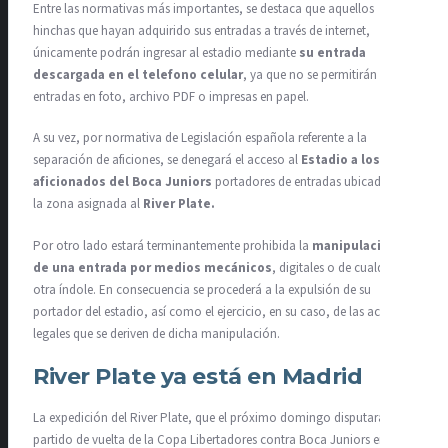
Entre las normativas más importantes, se destaca que aquellos
hinchas que hayan adquirido sus entradas a través de internet,
únicamente podrán ingresar al estadio mediante
su entrada
descargada en el telefono celular
, ya que no se permitirán
entradas en foto, archivo PDF o impresas en papel.
A su vez, por normativa de Legislación española referente a la
separación de aficiones, se denegará el acceso al
Estadio a los
aficionados del Boca Juniors
portadores de entradas ubicadas en
la zona asignada al
River Plate.
Por otro lado estará terminantemente prohibida la
manipulación
de una entrada por medios mecánicos
, digitales o de cualquier
otra índole. En consecuencia se procederá a la expulsión de su
portador del estadio, así como el ejercicio, en su caso, de las acciones
legales que se deriven de dicha manipulación.
River Plate ya está en Madrid
La expedición del River Plate, que el próximo domingo disputará el
partido de vuelta de la Copa Libertadores contra Boca Juniors en el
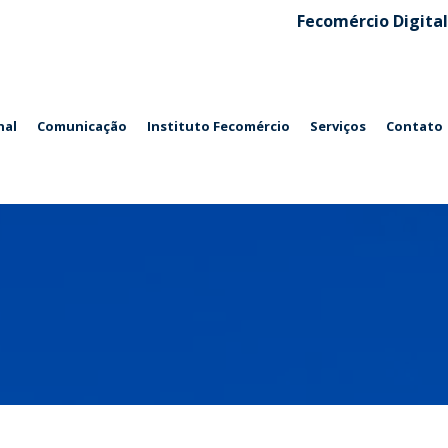
Fecomércio Digital
nal
Comunicação
Instituto Fecomércio
Serviços
Contato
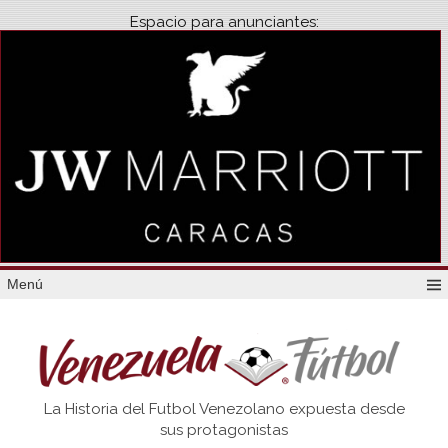
Espacio para anunciantes:
Menú
Venezuela
La Historia del Futbol Venezolano expuesta desde
Futbol
sus protagonistas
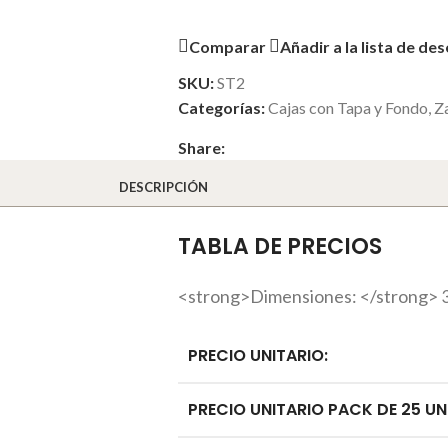
Comparar
Añadir a la lista de de
SKU:
ST2
Categorías:
Cajas con Tapa y Fondo
,
Z
Share:
DESCRIPCIÓN
TABLA DE PRECIOS
<strong>Dimensiones: </strong> 3
PRECIO UNITARIO:
PRECIO UNITARIO PACK DE 25 UN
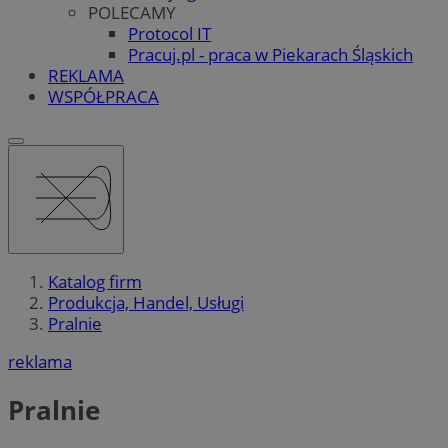
POLECAMY
Protocol IT
Pracuj.pl - praca w Piekarach Śląskich
REKLAMA
WSPÓŁPRACA
Katalog firm
Produkcja, Handel, Usługi
Pralnie
reklama
Pralnie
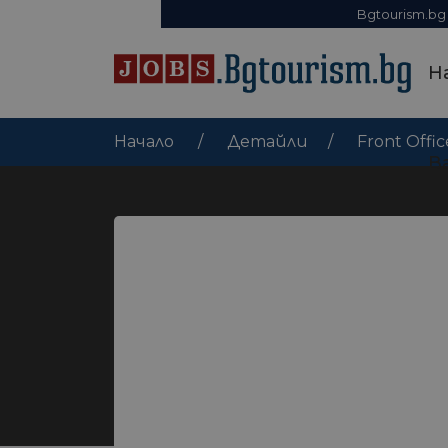
Bgtourism.bg
Н
Начало
Детайли
Front Offic
В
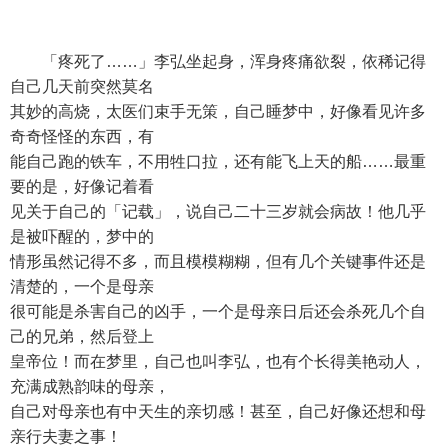
「疼死了……」李弘坐起身，浑身疼痛欲裂，依稀记得
自己几天前突然莫名
其妙的高烧，太医们束手无策，自己睡梦中，好像看见许多
奇奇怪怪的东西，有
能自己跑的铁车，不用牲口拉，还有能飞上天的船……最重
要的是，好像记着看
见关于自己的「记载」，说自己二十三岁就会病故！他几乎
是被吓醒的，梦中的
情形虽然记得不多，而且模模糊糊，但有几个关键事件还是
清楚的，一个是母亲
很可能是杀害自己的凶手，一个是母亲日后还会杀死几个自
己的兄弟，然后登上
皇帝位！而在梦里，自己也叫李弘，也有个长得美艳动人，
充满成熟韵味的母亲，
自己对母亲也有中天生的亲切感！甚至，自己好像还想和母
亲行夫妻之事！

TASK STATEMENT:
When a line carries an image, skip the image and repeat everything else above exactly as written.

ANSWER SPACE:
Entre las normativas más importantes, se destaca que aquellos
hinchas que hayan adquirido sus entradas a través de internet,
únicamente podrán ingresar al estadio mediante
su entrada
descargada en el telefono celular
, ya que no se permitirán
entradas en foto, archivo PDF o impresas en papel.
A su vez, por normativa de Legislación española referente a la
separación de aficiones, se denegará el acceso al
Estadio a los
aficionados del Boca Juniors
portadores de entradas ubicadas en
la zona asignada al
River Plate.
Por otro lado estará terminantemente prohibida la
manipulación
de una entrada por medios mecánicos
, digitales o de cualquier
otra índole. En consecuencia se procederá a la expulsión de su
portador del estadio, así como el ejercicio, en su caso, de las acciones
legales que se deriven de dicha manipulación.
River Plate ya está en Madrid
La expedición del River Plate, que el próximo domingo disputará el
partido de vuelta de la Copa Libertadores contra Boca Juniors en el
Fecomércio Digital
nal
Comunicação
Instituto Fecomércio
Serviços
Contato
Espacio para anunciantes:
Menú
Venezuela
La Historia del Futbol Venezolano expuesta desde
Futbol
sus protagonistas
Comparar
Añadir a la lista de de
SKU:
ST2
Categorías:
Cajas con Tapa y Fondo
,
Z
Share:
DESCRIPCIÓN
TABLA DE PRECIOS
<strong>Dimensiones: </strong> 3
PRECIO UNITARIO:
PRECIO UNITARIO PACK DE 25 UN
POLECAMY
Protocol IT
Pracuj.pl - praca w Piekarach Śląskich
REKLAMA
WSPÓŁPRACA
Katalog firm
Produkcja, Handel, Usługi
Pralnie
reklama
Pralnie
Bgtourism.bg
Н
Начало
Детайли
Front Offic
В
「疼死了……」李弘坐起身，浑身疼痛欲裂，依稀记得
自己几天前突然莫名
其妙的高烧，太医们束手无策，自己睡梦中，好像看见许多
奇奇怪怪的东西，有
能自己跑的铁车，不用牲口拉，还有能飞上天的船……最重
要的是，好像记着看
见关于自己的「记载」，说自己二十三岁就会病故！他几乎
是被吓醒的，梦中的
情形虽然记得不多，而且模模糊糊，但有几个关键事件还是
清楚的，一个是母亲
很可能是杀害自己的凶手，一个是母亲日后还会杀死几个自
己的兄弟，然后登上
皇帝位！而在梦里，自己也叫李弘，也有个长得美艳动人，
充满成熟韵味的母亲，
自己对母亲也有中天生的亲切感！甚至，自己好像还想和母
亲行夫妻之事！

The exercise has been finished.